Сокровища чистого разума - Панов Вадим Юрьевич 20 стр.


Лес являл собой целый мир.

И брангийцы с детства умели в нём жить, знали все тайны, видели опасности, находили общий язык с обитателями, пользовались щедрыми дарами и не забывали заботиться о главном богатстве своей земли. На Менсале брангийцев называли лесовиками, только их, и даже обитающие чуть севернее мриты, половину провинции которых занимал тот же лес, не удостоились такой чести. «Одно дерево – это дерево, десять деревьев – роща, пятьдесят деревьев – лес, и в нём живет брангиец» – так говорили на Менсале, и тем удивительнее казался факт, что дочери губернатора Бориса впервые оказались в настоящем брангийском лесу уже подростками, то есть значительно позже, чем могли бы, чем диктовала жизнь Брангии…

Мирная жизнь.

Война наполнила знаменитую «бранву» бесчисленными минными полями, ловушками, «секретами» и прочими смертоносными сюрпризами, призванными оградить выбранные для жизни территории от чужаков. Кто выбирал? Кто угодно. «Свободные сотни» соседствовали с вооружёнными поселенцами, бежавшими под защиту родного леса от ужасов гражданской бойни, с безжалостными грабителями, скрывающимися в непроходимых чащобах после беспощадных набегов, с одиночками и целыми подразделениями из распавшейся армии, здесь жили те, кто искал мира, и те, для кого миром стала война. «Бранва» стала Менсалой в миниатюре, раскололась на секторы, между которыми периодически вспыхивали конфликты, поход в неё мог стоить жизни, и потому молоденьких сестёр Брангийских долгое время заставляли изучать красоты природы в тщательно охраняемом парке губернаторского дворца. В маленьком, упорядоченном, худосочном парке, в котором сёстры знали каждое дерево, каждый куст и каждый цветок. И они с жадностью слушали рассказы взрослых о бескрайней «бранве», о высоченных бранах, о сказочном лесе, край которого девочки видели с самой высокой башни дворца. Видели, но не приближались, поскольку и путешествия по земле, и уж тем более путешествия на цеппеле губернатор Брангийский детям не дозволял. Во время одного из покушений Борис потерял горячо любимую жену и с тех пор не спускал глаз с дочерей, оберегая их от всех невзгод, какие только мог представить.

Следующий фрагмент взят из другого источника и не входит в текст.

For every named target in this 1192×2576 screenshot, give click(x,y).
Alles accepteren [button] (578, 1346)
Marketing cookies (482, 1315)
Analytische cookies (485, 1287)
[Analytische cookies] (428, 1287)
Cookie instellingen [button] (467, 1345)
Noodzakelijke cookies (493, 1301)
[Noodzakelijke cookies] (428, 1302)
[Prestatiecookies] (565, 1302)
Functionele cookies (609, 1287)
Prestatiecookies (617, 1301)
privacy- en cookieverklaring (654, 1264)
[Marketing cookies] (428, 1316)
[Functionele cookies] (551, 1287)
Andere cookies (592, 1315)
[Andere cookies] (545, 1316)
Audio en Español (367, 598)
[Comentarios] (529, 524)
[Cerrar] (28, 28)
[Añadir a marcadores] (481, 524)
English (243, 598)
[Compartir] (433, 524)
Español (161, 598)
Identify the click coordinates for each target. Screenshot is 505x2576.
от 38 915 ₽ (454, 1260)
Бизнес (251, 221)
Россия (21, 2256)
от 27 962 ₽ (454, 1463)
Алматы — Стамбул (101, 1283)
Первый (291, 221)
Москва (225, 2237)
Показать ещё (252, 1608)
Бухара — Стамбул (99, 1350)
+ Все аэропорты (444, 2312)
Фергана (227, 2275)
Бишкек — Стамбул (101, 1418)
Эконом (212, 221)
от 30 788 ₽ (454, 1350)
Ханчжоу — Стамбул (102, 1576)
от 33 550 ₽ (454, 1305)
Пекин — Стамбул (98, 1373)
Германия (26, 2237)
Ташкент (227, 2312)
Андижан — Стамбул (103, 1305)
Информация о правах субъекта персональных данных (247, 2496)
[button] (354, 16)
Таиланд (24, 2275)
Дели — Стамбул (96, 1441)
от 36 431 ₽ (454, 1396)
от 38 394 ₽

И потому тот день, когда они с Артемидой впервые оказались в знаменитом лесу, Агафрена запомнила на всю жизнь. В тот день она обрела свободу. В тот день она впервые была по-настоящему счастлива.

Тогда губернатору Борису удалось подкупить несколько «свободных сотен», договориться с мирными поселениями, клином войти в северо-восточный массив «бранвы» и зачистить его от всех, кто не признал его власть. Учитывая специфику провинции, это был огромный успех, губернатор лично отправился на северо-восток с инспекционной поездкой, и дочери упросили взять их с собой. Путешествие на цеппеле, а затем долгие прогулки по лесу произвели на девочек неизгладимое впечатление, но в отличие от Артемиды, которая с неменьшим энтузиазмом восприняла последующую затем поездку к морю и радовалась только тому, что они наконец-то покинули опостылевший дворец, Агафрена влюбилась в лес раз и навсегда, «заболела» им, следила за тем, чтобы из её окон по возможности открывался соответствующий вид, и именно деревьев ей отчаянно не хватало в унылой Камнегрядке.

– Скучаешь?

– Можно сказать и так, – едва заметно улыбнулась Агафрена, откладывая книгу – дамский роман модной писательницы с самой легкомысленной планеты Ожерелья, а может, и всего Герметикона – веселой и жизнерадостной Анданы. По мнению Вениамина, чтиво отличалось излишней фривольностью, однако примитивные проблемы персонажей и забавные ситуации, в которые они попадали, были настолько далеки от жестокой реальности Менсалы, что Агафрена настояла на своём праве читать подобную литературу. Она не бежала в сладкий мир романтики, она отвлекалась. – Развлечений тут немного.

– Извини, что выбрал для экспериментов такую глушь, – Холь охотно поддержал шутливый тон собеседницы.

– В Мритске тоже не очень весело, – отмахнулась женщина. – Я была рада сменить обстановку.

– Полюбоваться на закаты…

– Да.

– Поскучать с книжкой…

– Да.

– Увидеть необычное…

– Если у тебя получится.

Они встретились на башне Трёх геологов… Агафрена так и не решилась спросить мужа, откуда взялось это название. Возможно, несчастные сидели в ней, со страхом ожидая своей участи, возможно, их в неё вмуровали – с Вениамина станется, – и потому уточнять не было никакого желания… Перед башней как на ладони лежало озеро, а если повернуть голову налево, к северу, то взгляд упирался в монтажную зону и притянутый к земле рундер. Второй «бублик», то есть первый, тот, который откроет короткую серию экспериментов, уже закончил монтаж и покачивался в воздухе, составляя компанию «Легавому Ке» и «Повелителю неба». На фоне строгих боевых кораблей «Исследователь-1» выглядел забавно, а особенно веселил болтающийся в пятидесяти метрах под цеппелем Накопитель, вызывающий у работяг массу ассоциаций. Агафрена знала, с чем сравнивали этот важнейший блок обитатели Карузо, но не находила их примитивные остроты забавными.

– Лимонаду?

– Пожалуй.

– Налей мне тоже.

– С удовольствием. – Инженер извлёк из ведерка с растаявшим льдом ещё холодную бутылку и наполнил два бокала. – Пожалуйста.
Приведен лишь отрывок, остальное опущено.